5.) The percentage of planes expected to utilize RNAV and RNP is not explicitly stated in the EA and requires arguments to support why this number is chosen. .
6.) What values for frequency of RNAV vs conventional flight tracks were used in the noise modeling? The noise analysis assumptions needs to be verified and explicitly stated so as not to be arbitrary.
What are possible RNAV mitigations
7.) Is it possible to deploy Satellite navigation efficiencies without the concentration of disadvantages of the current NextGen deployment. With procedures that use appropriate distances and altitudes to minimize noise impact?
8.) How far away is the technology, or is it possible now, to deploy multiple dispersed flight paths within an RNAV corridor that will more equitably distribute noise over a larger area?
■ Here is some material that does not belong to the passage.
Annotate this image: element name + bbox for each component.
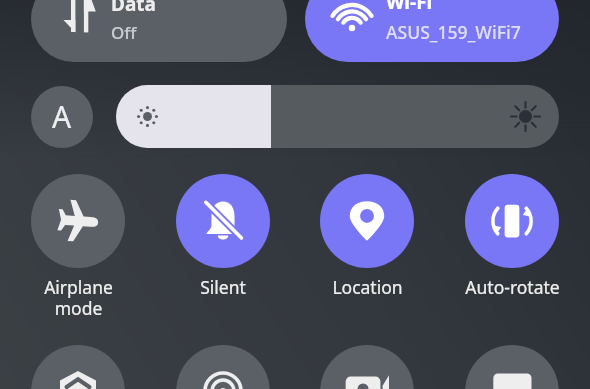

9.) What new mitigation strategies will you be deploying to communities burdened with RNAV overflights? Will you fold them into noise mitigation programs reserved for 65DB DNL, will you supplement funding by RNAV users, the NextGen Program or other source?
10.) DNL doesn’t seem adequate to describe the situation of a concentrated flight paths effects. Can a supplemental metric such as N60 or N70 be used to describe this to the public?
“Super Density Operations Airspace Modeling for the Southern California Metroplex, AIAA Modeling and Simulation Technologies Conference,, Sebastian D. Timar, 2011”
*A nautical mile represents a minute of arc or 160th of a degree along a meridian or great circle. Its continued use makes chart reading easier as grid spacing is one minute of latitude.